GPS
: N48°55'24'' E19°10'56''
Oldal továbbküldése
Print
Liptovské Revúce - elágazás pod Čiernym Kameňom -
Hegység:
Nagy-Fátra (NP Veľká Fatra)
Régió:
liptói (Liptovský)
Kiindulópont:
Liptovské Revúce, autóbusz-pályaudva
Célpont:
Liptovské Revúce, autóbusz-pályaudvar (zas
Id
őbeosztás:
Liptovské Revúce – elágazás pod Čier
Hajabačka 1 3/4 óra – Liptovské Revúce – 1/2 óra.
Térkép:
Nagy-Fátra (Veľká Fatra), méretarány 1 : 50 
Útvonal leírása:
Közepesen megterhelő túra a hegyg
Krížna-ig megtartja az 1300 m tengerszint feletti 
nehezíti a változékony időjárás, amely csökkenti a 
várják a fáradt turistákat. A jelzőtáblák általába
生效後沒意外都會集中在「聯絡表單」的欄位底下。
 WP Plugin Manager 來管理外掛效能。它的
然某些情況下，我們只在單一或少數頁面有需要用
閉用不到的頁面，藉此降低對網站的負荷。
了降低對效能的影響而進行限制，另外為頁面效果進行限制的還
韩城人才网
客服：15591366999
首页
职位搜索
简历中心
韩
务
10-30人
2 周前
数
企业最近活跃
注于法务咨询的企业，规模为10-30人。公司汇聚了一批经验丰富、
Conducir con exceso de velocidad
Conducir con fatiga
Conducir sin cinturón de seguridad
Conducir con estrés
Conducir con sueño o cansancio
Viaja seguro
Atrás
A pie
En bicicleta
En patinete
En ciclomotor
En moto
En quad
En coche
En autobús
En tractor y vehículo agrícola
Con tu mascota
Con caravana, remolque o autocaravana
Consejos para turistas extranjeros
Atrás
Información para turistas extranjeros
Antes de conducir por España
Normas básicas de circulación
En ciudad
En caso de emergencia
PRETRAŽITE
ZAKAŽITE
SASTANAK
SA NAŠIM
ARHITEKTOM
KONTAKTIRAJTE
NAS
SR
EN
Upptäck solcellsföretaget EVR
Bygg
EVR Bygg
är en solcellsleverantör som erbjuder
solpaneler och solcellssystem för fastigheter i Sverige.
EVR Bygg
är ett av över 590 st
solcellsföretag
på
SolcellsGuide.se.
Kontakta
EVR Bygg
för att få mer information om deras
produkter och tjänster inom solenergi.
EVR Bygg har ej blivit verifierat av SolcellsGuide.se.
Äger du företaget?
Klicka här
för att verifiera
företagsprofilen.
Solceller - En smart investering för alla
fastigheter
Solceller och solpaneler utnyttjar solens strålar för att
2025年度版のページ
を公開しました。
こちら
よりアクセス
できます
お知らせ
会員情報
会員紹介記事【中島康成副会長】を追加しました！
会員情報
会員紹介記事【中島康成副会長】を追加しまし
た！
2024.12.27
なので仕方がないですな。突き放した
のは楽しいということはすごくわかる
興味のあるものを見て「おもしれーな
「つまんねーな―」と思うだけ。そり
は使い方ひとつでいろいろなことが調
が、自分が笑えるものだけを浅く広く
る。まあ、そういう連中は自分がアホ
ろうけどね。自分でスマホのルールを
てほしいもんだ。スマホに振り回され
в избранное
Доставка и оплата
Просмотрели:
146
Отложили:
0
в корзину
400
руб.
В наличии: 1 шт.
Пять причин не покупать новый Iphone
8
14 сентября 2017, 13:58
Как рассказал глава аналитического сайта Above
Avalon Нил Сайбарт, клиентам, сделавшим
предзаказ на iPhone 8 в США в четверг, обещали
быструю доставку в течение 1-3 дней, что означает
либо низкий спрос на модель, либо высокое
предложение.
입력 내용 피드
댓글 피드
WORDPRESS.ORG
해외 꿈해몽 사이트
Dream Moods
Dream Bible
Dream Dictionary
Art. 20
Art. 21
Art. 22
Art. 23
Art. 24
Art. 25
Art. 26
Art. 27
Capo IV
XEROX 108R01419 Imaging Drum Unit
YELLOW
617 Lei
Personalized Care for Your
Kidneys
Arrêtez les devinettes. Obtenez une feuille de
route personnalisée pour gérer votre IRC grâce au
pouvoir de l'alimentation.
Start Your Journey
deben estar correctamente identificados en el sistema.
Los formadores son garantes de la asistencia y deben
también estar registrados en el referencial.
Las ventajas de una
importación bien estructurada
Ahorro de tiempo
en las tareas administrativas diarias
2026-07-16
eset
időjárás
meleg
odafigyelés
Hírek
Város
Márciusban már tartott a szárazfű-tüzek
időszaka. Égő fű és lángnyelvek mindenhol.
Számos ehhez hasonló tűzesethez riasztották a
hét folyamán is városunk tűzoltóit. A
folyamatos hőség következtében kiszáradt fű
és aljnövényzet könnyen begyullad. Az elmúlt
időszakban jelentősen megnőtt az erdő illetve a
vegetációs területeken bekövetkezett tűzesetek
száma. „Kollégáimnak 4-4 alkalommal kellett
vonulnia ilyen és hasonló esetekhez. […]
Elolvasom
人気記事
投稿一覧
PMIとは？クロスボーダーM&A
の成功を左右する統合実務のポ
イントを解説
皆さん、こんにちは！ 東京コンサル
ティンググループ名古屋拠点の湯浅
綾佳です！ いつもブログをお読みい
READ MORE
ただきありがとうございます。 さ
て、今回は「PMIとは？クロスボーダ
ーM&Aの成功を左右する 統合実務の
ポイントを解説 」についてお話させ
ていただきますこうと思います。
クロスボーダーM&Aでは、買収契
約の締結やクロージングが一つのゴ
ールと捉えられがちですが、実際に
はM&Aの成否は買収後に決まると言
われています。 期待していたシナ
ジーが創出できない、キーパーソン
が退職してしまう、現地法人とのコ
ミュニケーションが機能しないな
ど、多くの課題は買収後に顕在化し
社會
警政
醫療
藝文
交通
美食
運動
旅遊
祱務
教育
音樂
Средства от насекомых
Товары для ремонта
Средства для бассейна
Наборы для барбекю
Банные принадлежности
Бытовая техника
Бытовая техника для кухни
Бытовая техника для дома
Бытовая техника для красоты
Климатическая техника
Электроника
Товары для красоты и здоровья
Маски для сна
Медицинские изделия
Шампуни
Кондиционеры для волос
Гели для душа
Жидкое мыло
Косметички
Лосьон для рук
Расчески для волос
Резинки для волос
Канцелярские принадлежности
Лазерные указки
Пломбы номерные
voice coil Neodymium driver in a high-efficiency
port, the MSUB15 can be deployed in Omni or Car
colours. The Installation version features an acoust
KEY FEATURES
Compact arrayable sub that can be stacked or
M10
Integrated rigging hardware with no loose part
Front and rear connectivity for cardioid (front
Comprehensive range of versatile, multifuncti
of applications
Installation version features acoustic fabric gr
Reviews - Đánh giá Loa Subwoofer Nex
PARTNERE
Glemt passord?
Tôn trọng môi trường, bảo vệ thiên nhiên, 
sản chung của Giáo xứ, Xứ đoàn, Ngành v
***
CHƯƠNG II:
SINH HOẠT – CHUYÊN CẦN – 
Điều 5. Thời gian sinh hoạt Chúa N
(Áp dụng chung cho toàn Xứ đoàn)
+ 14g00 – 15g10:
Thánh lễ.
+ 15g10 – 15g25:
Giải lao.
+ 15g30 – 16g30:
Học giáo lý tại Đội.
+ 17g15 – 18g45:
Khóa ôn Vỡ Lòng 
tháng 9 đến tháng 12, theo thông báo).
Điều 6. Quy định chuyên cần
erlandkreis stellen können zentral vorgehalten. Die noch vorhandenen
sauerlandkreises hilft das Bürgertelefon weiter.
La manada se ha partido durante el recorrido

Problem statement ▸
What lines in the entries above hold "Điều"? Copy every one.

Written reply ▸
Điều 5. Thời gian sinh hoạt Chúa N
Điều 6. Quy định chuyên cần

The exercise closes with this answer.